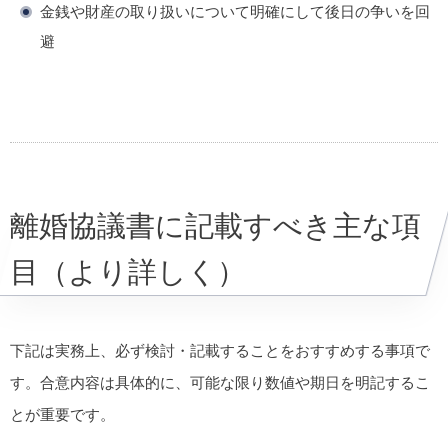
金銭や財産の取り扱いについて明確にして後日の争いを回
避
離婚協議書に記載すべき主な項
目（より詳しく）
下記は実務上、必ず検討・記載することをおすすめする事項で
す。合意内容は具体的に、可能な限り数値や期日を明記するこ
とが重要です。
◇ ◇ ◇ ◇ ◇
### Work to be completed:
Would you retype every line shown above exactly, leaving the pictures aside?

### Answer:
金銭や財産の取り扱いについて明確にして後日の争いを回
避
離婚協議書に記載すべき主な項
目（より詳しく）
下記は実務上、必ず検討・記載することをおすすめする事項で
す。合意内容は具体的に、可能な限り数値や期日を明記するこ
とが重要です。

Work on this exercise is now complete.